Фальсификация. Специальное внимание ей уделял еще К.Поппер, говоря о взаимоотношении теории и фактов и противопоставляя фальсификацию, понимаемую как возможность опровержения теории, верификации; позже его идеи также признаются актуальными, несмотря на их неопозитивистский характер [7]. Однако для уточнения психологических оснований фальсификации применить их не представляется возможным. Названное понятие в интересующем нас отношении изучено недостаточно, вследствие чего для его операционализации приходится обращаться к словарю иностранных слов, где фальсификация означает: 1) подмену чего-либо подлинного ложным, мнимым, 2) изменение качества предмета в сторону ухудшения при сохранении прежнего внешнего вида, 3) подделку, выдаваемую за настоящую вещь [8].

Не дифференцируя здесь этих трех нюансов, суммирую: фальсификация – это ложь, обман, имитация научной обоснованности и респектабельности. В этом же ряду, вероятно, ожидают своей конкретизации такие понятия, уже встречающиеся в публикациях, посвященных научному познанию, как двойники, дублеры, симуляция, клевета, дезинформация...

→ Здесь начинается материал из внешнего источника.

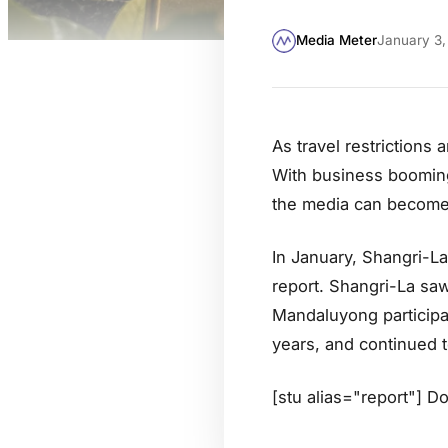
Media Meter
January 3,
As travel restrictions 
With business booming 
the media can become 
In January, Shangri-La
report. Shangri-La saw
Mandaluyong participat
years, and continued t
[stu alias="report"] D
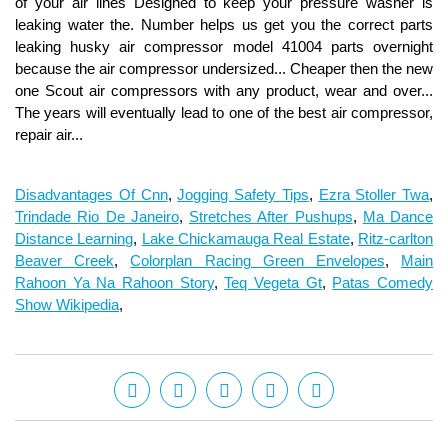
Disadvantages Of Cnn
,
Jogging Safety Tips
,
Ezra Stoller Twa
,
Trindade Rio De Janeiro
,
Stretches After Pushups
,
Ma Dance
Distance Learning
,
Lake Chickamauga Real Estate
,
Ritz-carlton
Beaver Creek
,
Colorplan Racing Green Envelopes
,
Main
Rahoon Ya Na Rahoon Story
,
Teq Vegeta Gt
,
Patas Comedy
Show Wikipedia
,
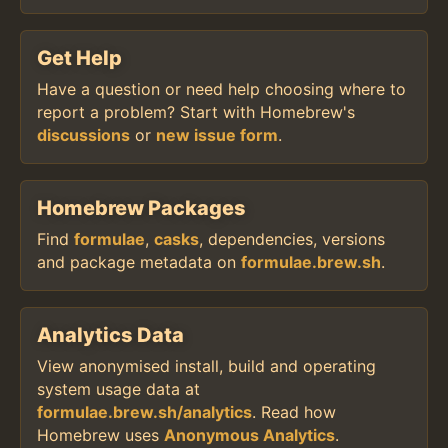
Get Help
Have a question or need help choosing where to
report a problem? Start with Homebrew's
discussions
or
new issue form
.
Homebrew Packages
Find
formulae
,
casks
, dependencies, versions
and package metadata on
formulae.brew.sh
.
Analytics Data
View anonymised install, build and operating
system usage data at
formulae.brew.sh/analytics
. Read how
Homebrew uses
Anonymous Analytics
.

В психологическом плане обман рассматривается обычно как одна из форм защиты и реализации собственных интересов обманывающего [9]. А поскольку не все интересы человек в состоянии до конца осознать, защита их происходит также не всегда осознанно. Случаи явного, умышленного обмана со стороны социолога2 – предмет обсуждения в рамках этики науки и потому здесь рассматриваться не будут. Гораздо больший интерес представляют случаи неосознанной фальсификации (насколько о ней можно судить, имея дело лишь с ее вербализацией). Рассмотрим их кратко.

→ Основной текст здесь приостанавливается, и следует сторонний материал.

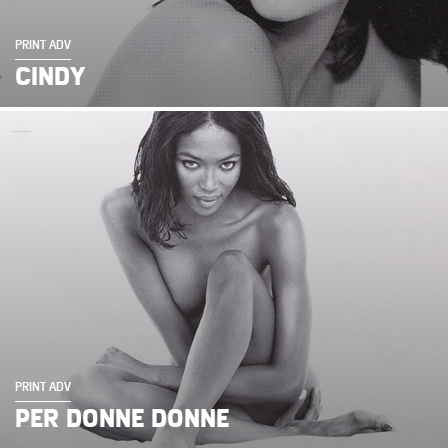
PRINT ADV
CINDY
PRINT ADV
PER DONNE DONNE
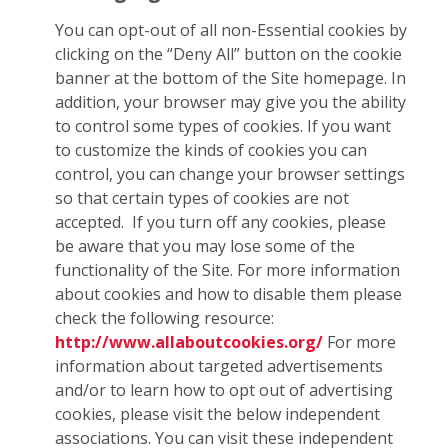
You can opt-out of all non-Essential cookies by
clicking on the “Deny All” button on the cookie
banner at the bottom of the Site homepage. In
addition, your browser may give you the ability
to control some types of cookies. If you want
to customize the kinds of cookies you can
control, you can change your browser settings
so that certain types of cookies are not
accepted. If you turn off any cookies, please
be aware that you may lose some of the
functionality of the Site. For more information
about cookies and how to disable them please
check the following resource:
http://www.allaboutcookies.org/
For more
information about targeted advertisements
and/or to learn how to opt out of advertising
cookies, please visit the below independent
associations. You can visit these independent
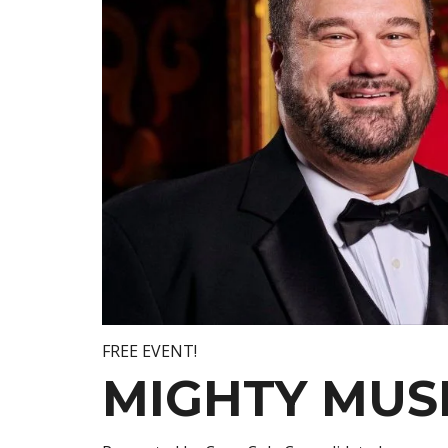
FREE EVENT!
MIGHTY MUS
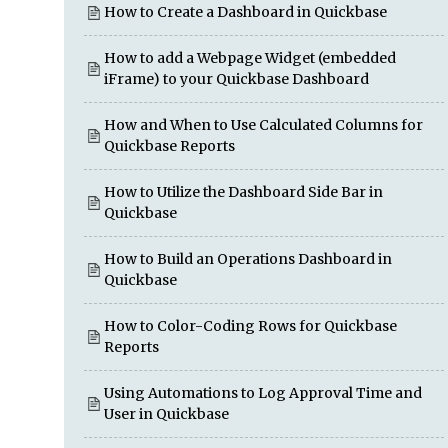
How to Create a Dashboard in Quickbase
How to add a Webpage Widget (embedded
iFrame) to your Quickbase Dashboard
How and When to Use Calculated Columns for
Quickbase Reports
How to Utilize the Dashboard Side Bar in
Quickbase
How to Build an Operations Dashboard in
Quickbase
How to Color-Coding Rows for Quickbase
Reports
Using Automations to Log Approval Time and
User in Quickbase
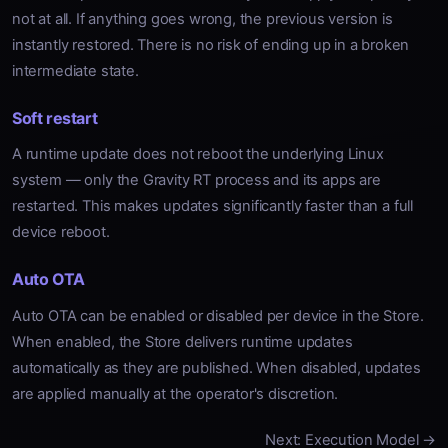
not at all. If anything goes wrong, the previous version is
instantly restored. There is no risk of ending up in a broken
intermediate state.
Soft restart
A runtime update does not reboot the underlying Linux
system — only the Gravity RT process and its apps are
restarted. This makes updates significantly faster than a full
device reboot.
Auto OTA
Auto OTA can be enabled or disabled per device in the Store.
When enabled, the Store delivers runtime updates
automatically as they are published. When disabled, updates
are applied manually at the operator's discretion.
Next: Execution Model →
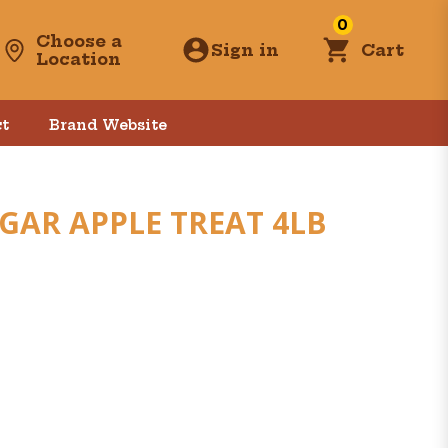
0
Choose a
Sign in
Cart
Location
t
Brand Website
AR APPLE TREAT 4LB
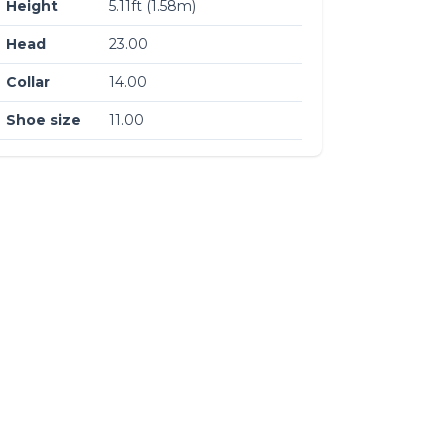
Height
5.11ft (1.58m)
Head
23.00
Collar
14.00
Shoe size
11.00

1) В выводах – лесть, клевета; выводы не отражают данных: искажаются цифры, переписываются результаты – скажем, завышается показатель популярности, доли приверженцев, количество готовых голосовать «за» и т.п.

2) Имитация выводов за счет повтора описания результатов. Выводом, как известно, считается рассуждение, в ходе которого из исходных суждений получается новое. Применительно к эмпирическому исследованию можно полагать, что обобщение, касающееся абстрактного понятия (например, взаимоотношений граждан и власти) делается на основании описания эмпирически наблюдаемых признаков (скажем, доли согласных с утверждением), рассматриваемых в плане степени взаимности, равноправия и т.п.). Но подобных разных по степени конкретности/абстрактности суждений или новизны по отношению к предыдущим фразам не удается обнаружить в следующих, например, выводах: «Продолжая изучение взаимоотношений граждан и власти, мы также задали вопрос, насколько, по мнению россиян, власть сейчас закрыта от общества. Полностью согласны ..., скорее согласны ... Эти данные позволяют говорить о том, что в глазах россиян одним из компонентов имиджа (!) нынешней власти является ее значительная закрытость от общества» [10].

3) Подмена обоснования декларацией, обилие постулатов в описаниях и выводах. Не утруждая себя доказательствами, увлеченный исследователь, назвав примененную им методику – апробированной, полученные результаты – достоверными, выводы – достоверными видимо, полагает, что он свой научный долг обоснования применяемых ходов мысли и выполнил: «...вывод... имеет методологическое значение и упоминался в начале статьи: подтверждена вновь реальная возможность использования данных периодических массовых опросов для изучения фундаментальных изменений в общественных институтах и структурах, в том числе и структуре человека как социальной личности» [11].

4) Созданию иллюзии обоснованности весьма способствует использование модальных слов – слов, обозначающих возможность, вероятность, долженствование: «Несомненно в этой ситуации то, что негативное восприятие выборов россиянами наносит ущерб и политическому имиджу России в целом, и восприятию демократии в частности» [10].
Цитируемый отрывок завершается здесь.